Based on the late writer Mordecai Richler’s 1997 novel of the same name, Barney's Version, directed by Richard J. Lewis (TV's “The Defenders,” “CSI: Crime Scene Investigation”) follows the adult life of one unlikeable, ungrateful man who didn't know how to appreciate what he had.

Paul Giamatti, who has almost made a career out of portraying lovable louts, fills the shoes of the title character, Barney Panofsky, a Montreal based Jewish producer of shlocky TV shows who recounts his life in flashbacks that span nearly four decades, from the 70's to the present.

Told from his point of view without any voice overs that would have at least given us a better insight into his psyche and what makes him tick, the story takes us through each of Barney's marriages with emphasis on the third, his last marriage to the woman of his dreams.

The first bride whom he meets and beds in Rome circa 1975 is a troubled, red haired beauty named Cara (Rachelle LeFevre) who, in a pregnant state, ropes Barney into wedlock witnessed by his bohemian buddies, including handsome writer, Boogie (Scott Speedman) and artist Leo (Thomas Trabacchi). A subplot involves the mysterious disappearance of Boogie later in the story and the cop who is obsessed with the belief that Barney murdered him.

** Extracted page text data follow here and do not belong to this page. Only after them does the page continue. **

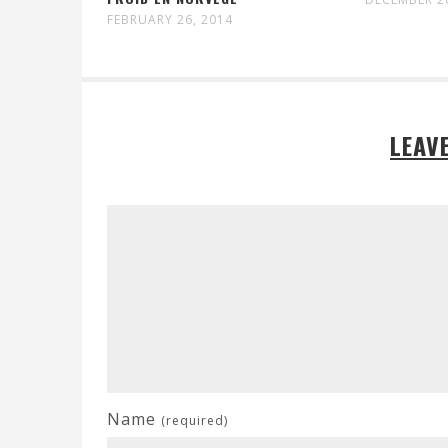
FEBRUARY 26, 2014
LEAV
Name
(required)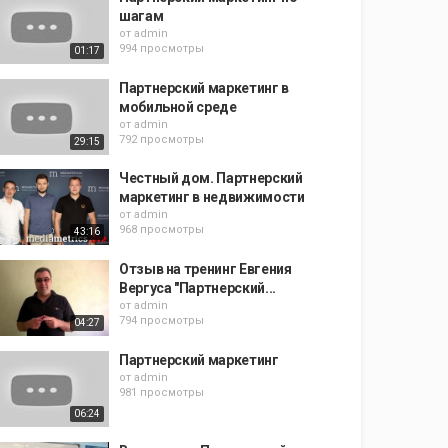
шагам
от
admin
994 просмотры
01:17
Партнерский маркетинг в
мобильной среде
от
admin
792 просмотры
29:15
Честный дом. Партнерский
маркетинг в недвижимости
от
admin
968 просмотры
43:16
Отзыв на тренинг Евгения
Вергуса "Партнерский...
от
admin
794 просмотры
04:27
Партнерский маркетинг
от
admin
981 просмотры
06:24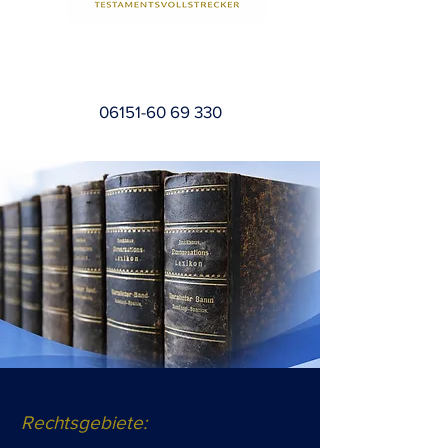
06151-60 69 330
Rechtsgebiete: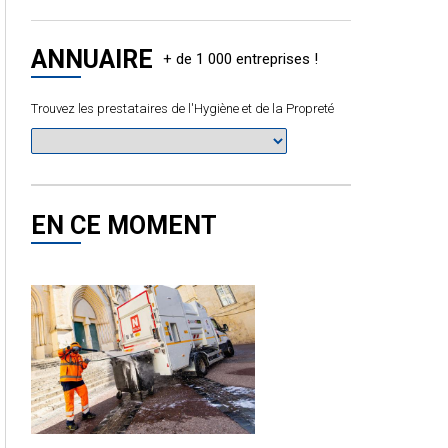
ANNUAIRE
Trouvez les prestataires de l'Hygiène et de la Propreté
EN CE MOMENT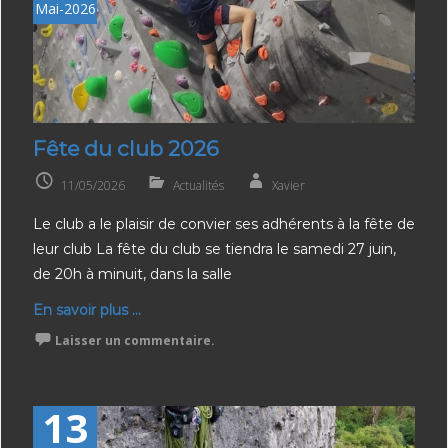
Mai-2026
Fête du club 2026
11/05/2026
Actualités
Xavier
Le club a le plaisir de convier ses adhérents à la fête de
leur club La fête du club se tiendra le samedi 27 juin,
de 20h à minuit, dans la salle
En savoir plus ...
Laisser un commentaire.
13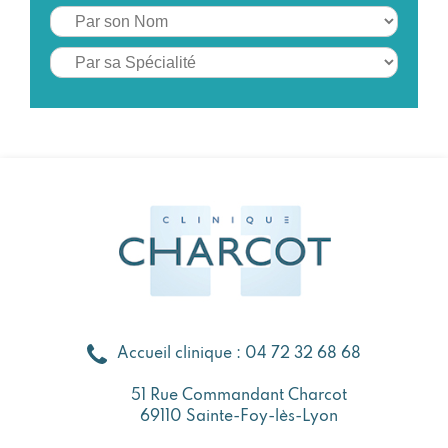
Accueil clinique : 04 72 32 68 68
51 Rue Commandant Charcot
69110 Sainte-Foy-lès-Lyon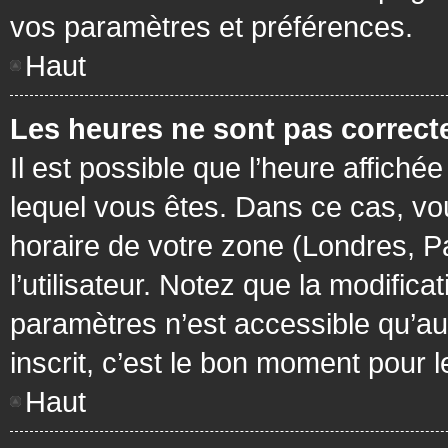
vos paramètres et préférences.
Haut
Les heures ne sont pas correcte
Il est possible que l’heure affichée
lequel vous êtes. Dans ce cas, vo
horaire de votre zone (Londres, P
l’utilisateur. Notez que la modific
paramètres n’est accessible qu’aux
inscrit, c’est le bon moment pour le
Haut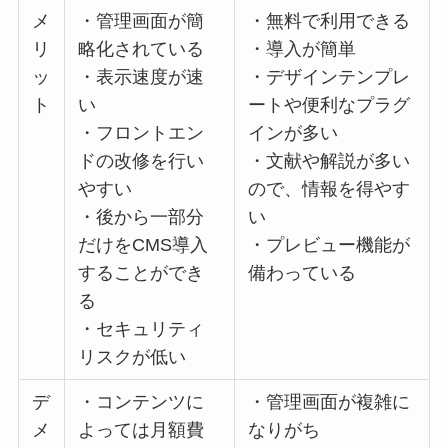
メ
・管理画面が簡
・無料で利用できる
リ
略化されている
・導入が簡単
ッ
・表示速度が速
・デザインテンプレ
ト
い
ートや便利なプラグ
・フロントエン
インが多い
ドの改修を行い
・文献や解説が多い
やすい
ので、情報を得やす
・後から一部分
い
だけをCMS導入
・プレビュー機能が
することができ
備わっている
る
・セキュリティ
リスクが低い
デ
・コンテンツに
・管理画面が複雑に
メ
よっては月額費
なりがち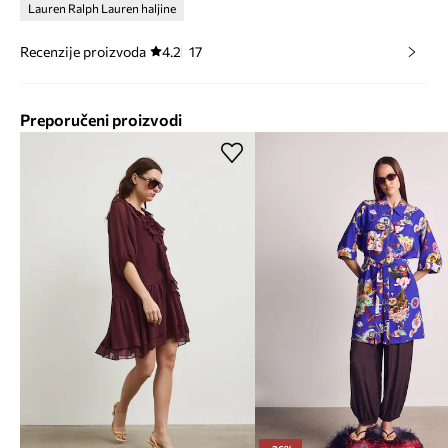
Lauren Ralph Lauren haljine
Recenzije proizvoda
4.2
17
Preporučeni proizvodi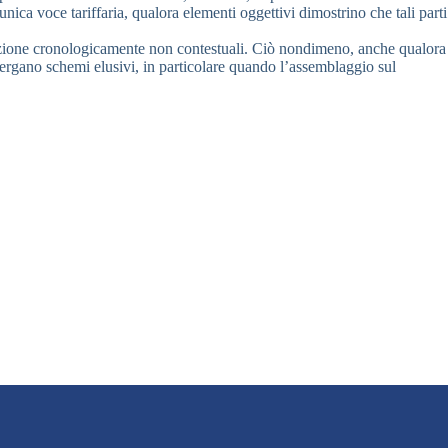
nica voce tariffaria, qualora elementi oggettivi dimostrino che tali parti
ortazione cronologicamente non contestuali. Ciò nondimeno, anche qualora
emergano schemi elusivi, in particolare quando l’assemblaggio sul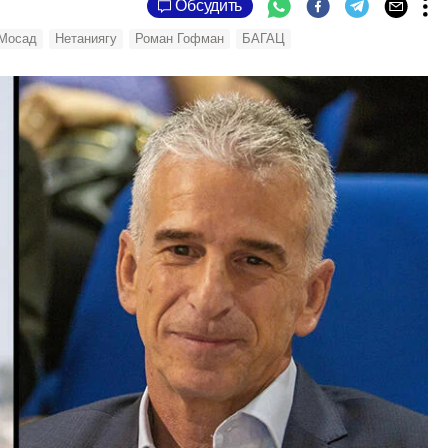
Обсудить
Мосад
Нетаниягу
Роман Гофман
БАГАЦ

After tragedy surrounding wife number one strikes, Barney moves back to Montreal where he meets and marries the second Mrs. P (a fiesty, Minnie Driver), a curvy, talkative Jewish princess whom he cares little about and treats with disrespect. Soon after he proclaim “I do” , Barney catches a glimpse of Miriam (the lovely Rosamund Pike, wearing a brown wig, in an understated, strong performance) at his own wedding reception. So what does he do? Leaving his new wife on their wedding night, Barney begins his pursuit of Miriam, running alongside her train car, just as it leaves for New York. After sending her weekly roses, getting a divorce, and finally marrying the patient, almost saintly Miriam who gives up here career as a radio host to stay home and raise their two children, Barney eventually manages to find a way to screw up the best thing that ever happened to him.

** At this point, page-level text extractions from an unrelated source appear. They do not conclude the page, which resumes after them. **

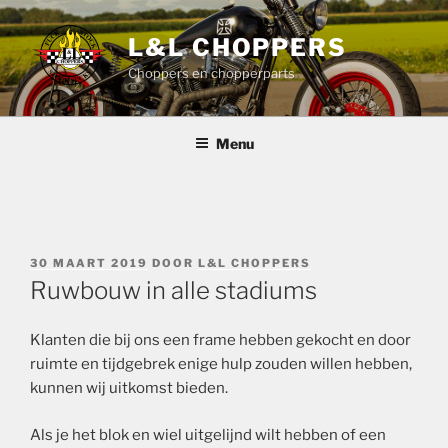
Ga
naar
L&L CHOPPERS
de
Choppers en chopperparts
inhoud
Menu
GEPLAATST
30 MAART 2019
DOOR
L&L CHOPPERS
OP
Ruwbouw in alle stadiums
Klanten die bij ons een frame hebben gekocht en door
ruimte en tijdgebrek enige hulp zouden willen hebben,
kunnen wij uitkomst bieden.
Als je het blok en wiel uitgelijnd wilt hebben of een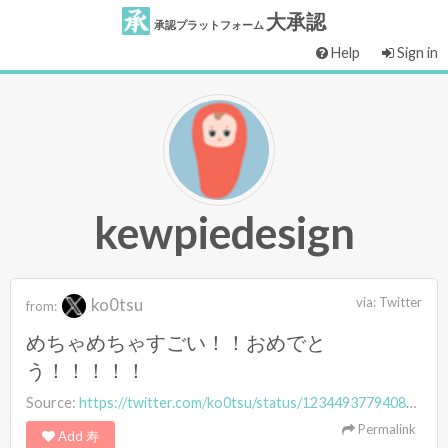
大承認
承認プラットフォーム
Help
Sign in
kewpiedesign
ko0tsu
via:
Twitter
from:
めちゃめちゃすごい！！おめでと
う！！！！！
Source:
https://twitter.com/ko0tsu/status/1234493779408646144
Permalink
Add 寿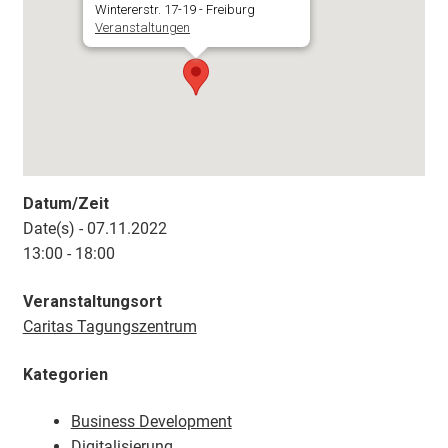
Wintererstr. 17-19 - Freiburg
Veranstaltungen
Datum/Zeit
Date(s) - 07.11.2022
13:00 - 18:00
Veranstaltungsort
Caritas Tagungszentrum
Kategorien
Business Development
Digitalisierung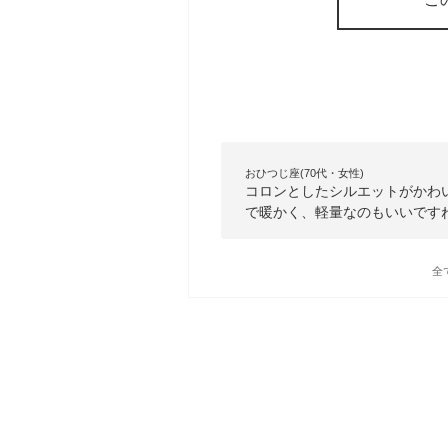
おひつじ座(70代・女性)
コロンとしたシルエットがかわ
で暖かく、軽量なのもいいです
全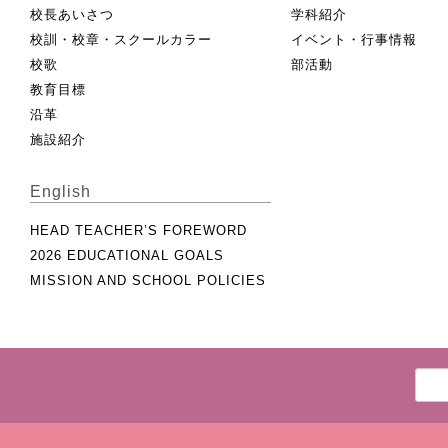
校長あいさつ
学科紹介
校訓・校章・スクールカラー
イベント・行事情報
校歌
部活動
教育目標
沿革
施設紹介
English
HEAD TEACHER’S FOREWORD
2026 EDUCATIONAL GOALS
MISSION AND SCHOOL POLICIES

It is evident that Barney is a despicable, self centered, selfish cad. He is not good looking (make that homely), overweight, smokes cigars, drinks and spends too much time at the bar watching hockey games. So the burning question is, what does his beautiful wives, or any smart woman for that matter, see or find appealing in this guy.

By the the time we see the ravaging effects of Alzheimers, it is hard to feel sorry or pity for Barney and the life he created for himself as a result of his own actions.

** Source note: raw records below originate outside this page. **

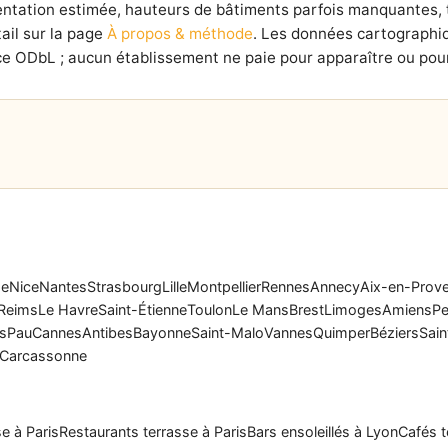
ientation estimée, hauteurs de bâtiments parfois manquantes,
ail sur la page
À propos & méthode
. Les données cartographi
e ODbL ; aucun établissement ne paie pour apparaître ou pour
se
Nice
Nantes
Strasbourg
Lille
Montpellier
Rennes
Annecy
Aix-en-Prov
Reims
Le Havre
Saint-Étienne
Toulon
Le Mans
Brest
Limoges
Amiens
Pe
rs
Pau
Cannes
Antibes
Bayonne
Saint-Malo
Vannes
Quimper
Béziers
Sain
Carcassonne
e à Paris
Restaurants terrasse à Paris
Bars ensoleillés à Lyon
Cafés t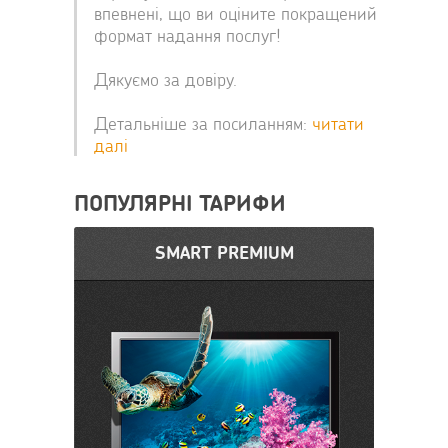
впевнені, що ви оціните покращений
формат надання послуг!
Дякуємо за довіру.
Детальніше за посиланням:
читати
далі
ПОПУЛЯРНІ ТАРИФИ
SMART PREMIUM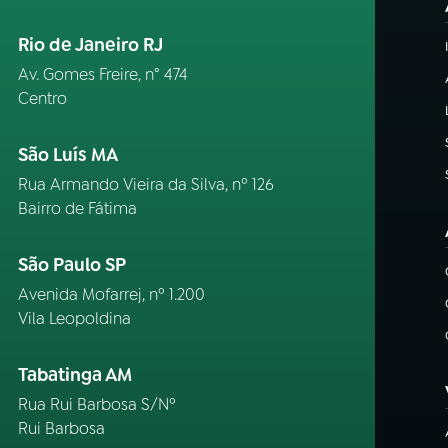
Rio de Janeiro RJ
Av. Gomes Freire, n° 474
Centro
São Luís MA
Rua Armando Vieira da Silva, nº 126
Bairro de Fátima
São Paulo SP
Avenida Mofarrej, nº 1.200
Vila Leopoldina
Tabatinga AM
Rua Rui Barbosa S/Nº
Rui Barbosa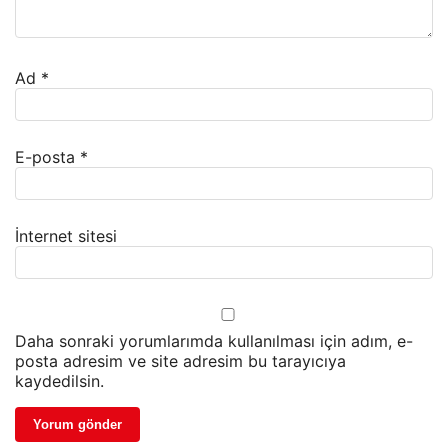
Ad
*
E-posta
*
İnternet sitesi
Daha sonraki yorumlarımda kullanılması için adım, e-
posta adresim ve site adresim bu tarayıcıya
kaydedilsin.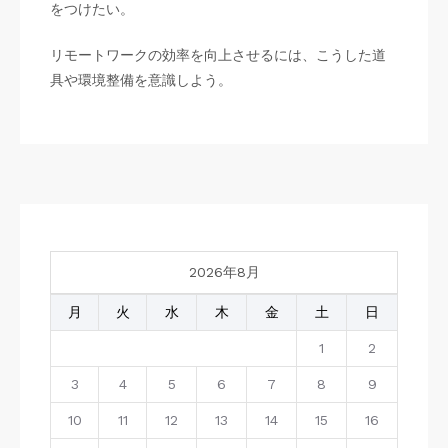
をつけたい。
リモートワークの効率を向上させるには、こうした道
具や環境整備を意識しよう。
2026年8月
月
火
水
木
金
土
日
1
2
3
4
5
6
7
8
9
10
11
12
13
14
15
16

The foreign press loved Giamatti's performance so much they awarded him the Golden Globe for best actor in a comedy or musical (which I think is misleading, since it is neither).

The excellent supporting cast includes Dustin Hoffman as Barney's dad, Izzy, a skirt chasing, retired cop with some of the best lines in the film. Hoffman's real life son Jake is impressive as Barney's grown son Michael, who knows the reason behind his parents break up and says it like it is when he calls his Dad, “a miserable, ungrateful prick”. And, for those who pay close attention to even minor characters, check out Canadian directors Atom Egoyan, David Cronenberg and Denys Arcand who can be seen in quick cameo roles.

I haven't read the well received book, but I have been told there is a lot lost in the screen adaptation. That's a shame because I can only review what was presented on screen. Like Barney, this version leaves a lot to be desired.